# barrel length 6.5x55 SW



## Mattval (Apr 29, 2014)

I'm working on a project. I just wanted some opinions on what the ideal barrel length for a 6.5x55SM is. 
Used primarily in the tree stand. 

Thanks


----------



## wareagle700 (Apr 29, 2014)

24" would be my preference.


----------



## Mattval (Apr 29, 2014)

I am think ing24" is standard too. 
Thanks


----------



## GunnSmokeer (Apr 29, 2014)

*me too*

I'd go with a 24" or 26" tube for maximum velocity and minimum muzzle flash, and to keep the noise away from your face.

But if you like shorter barrels, you'll still get plenty of velocity and killing power with a 20" or 22" barrel. 

More muzzle blast, but equal accuracy.
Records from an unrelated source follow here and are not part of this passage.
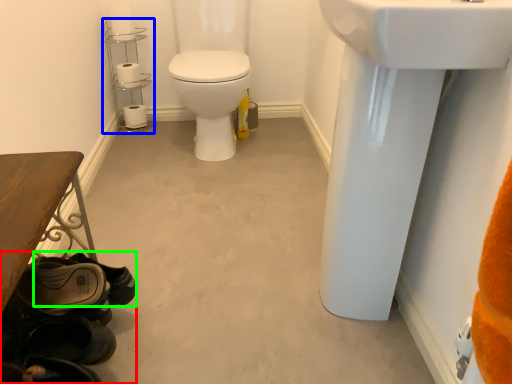 Question: Considering the real-world distances, which object is closest to shoe (highlighted by a red box)? shelf (highlighted by a blue box) or shoe (highlighted by a green box).

Choices:
 (A) shelf
 (B) shoe

Answer: (B) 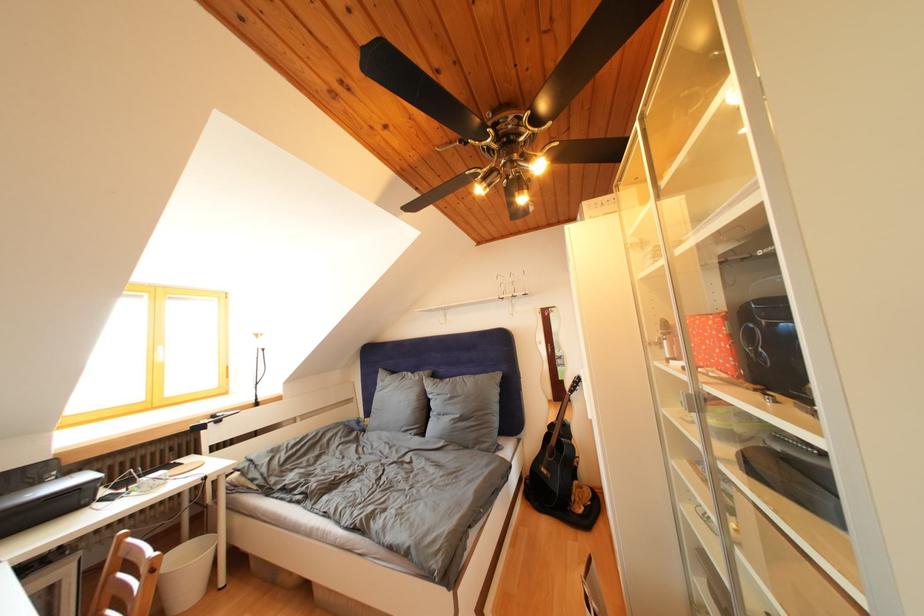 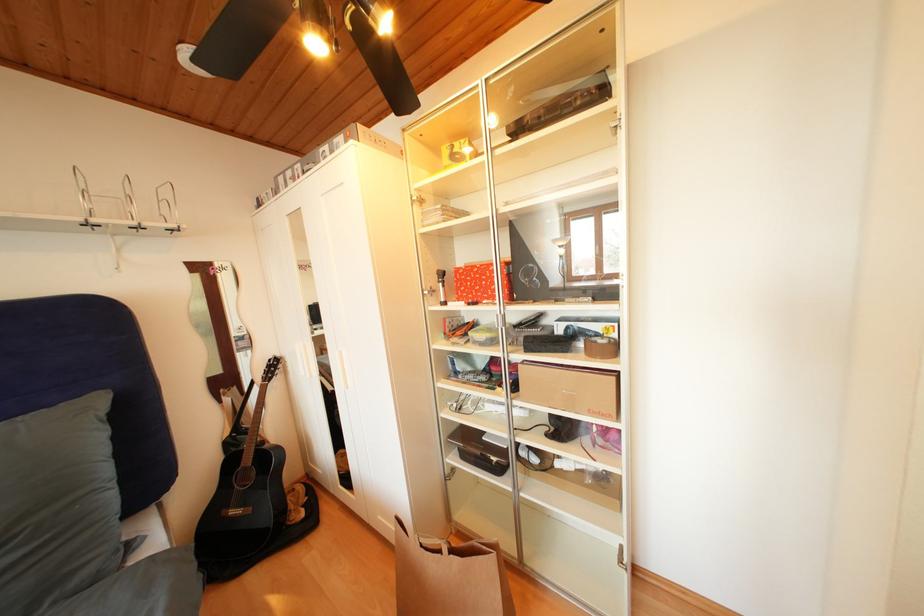 Question: The images are taken continuously from a first-person perspective. In which direction is your viewpoint rotating?

Choices:
 (A) Left
 (B) Right
 (C) Up
 (D) Down

Answer: (B) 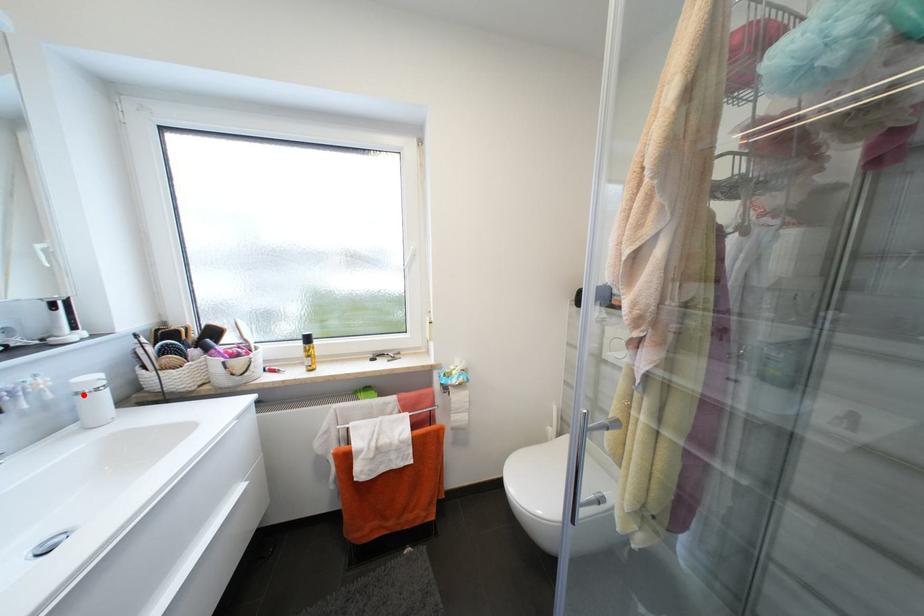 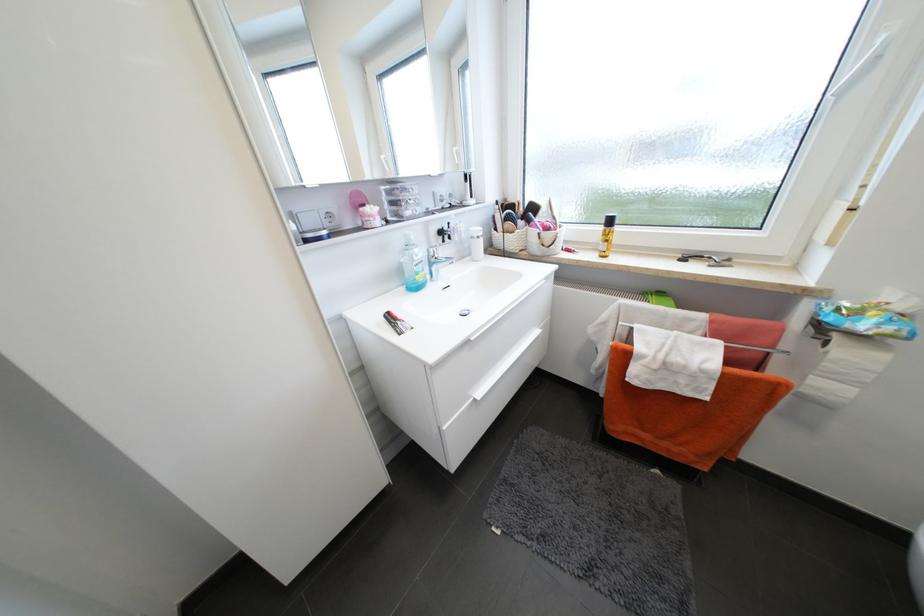 Locate, in the second image, the point that corresponds to the highlighted location in the first image.

(478, 238) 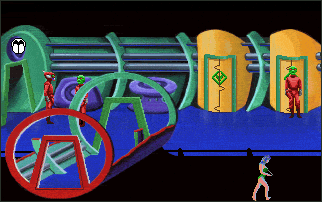 Locate an element on the screen. Image resolution: width=322 pixels, height=202 pixels. entrance is located at coordinates (17, 88). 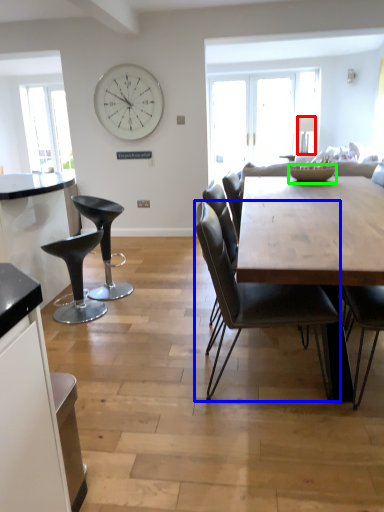 Question: Based on their relative distances, which object is nearer to lamp (highlighted by a red box)? Choose from chair (highlighted by a blue box) and bowl (highlighted by a green box).

Choices:
 (A) chair
 (B) bowl

Answer: (B)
Maybe even better accuracy due to less barrel flex. 

THe Swedish Mauser rifles that these rounds were originally intended for used 29" barrels or 24" barrels, although and 18" barreled carbine was produced too.


----------



## Buzz (Apr 29, 2014)

I used a 22" and get plenty of velocity.   You don't build a swede for magnum performance and it will do just fine 22" up.


----------



## Klondike (Jun 8, 2014)

I would go 26 or 28.  If you handload you can squeeze quite a bit of performance out of the swede.  Won't hit 6.5 x 284 but will align with 260 rem or the creedmore.  Should be able to 2700 out of 140 gr and 2850+ out of the 120s

6.5 120's are great deer killers


----------



## godogs57 (Jun 10, 2014)

Rebuilt a virtually unfired Swede and had the barrel cut to 22"...looks and functions great.


----------



## Klondike (Jun 10, 2014)

If I ever get tired of handloading I am buying one.  Tons of cheap factory ammo available.


----------



## Laman (Jun 19, 2014)

To me the few feet if fps you will gain with a longer barrel is wasted on a cartridge the size of the 6.5X55 when it will be used to hunt out of a treestand.  I have  a model 96 with a 20 inch barrel that has killed dozens of deer very expeditously out to 250 yards and is very easy to handle in a treestand.


----------



## Klondike (Jun 24, 2014)

Dont disagree Laman with that approach.  I have a .308 in 20 inch for fast handling.  When I think 6.5's I think precision, longer range and longer barrels.  If the OP wants 250 or less short barrels work great.


----------



## Laman (Jun 26, 2014)

Hey Klondike I agree.  I have a 6.5/06 with a 26 inch barrel that you can get to scream (but get ready to chunck brass) and have shot numerous 600meter claybird matches with excellent accuracy.  Those long high ballistic coefficient bullets make elevations adjustments very easy.  As for me I don't shoot at deer past 300 yards but that its just a personal thing.


----------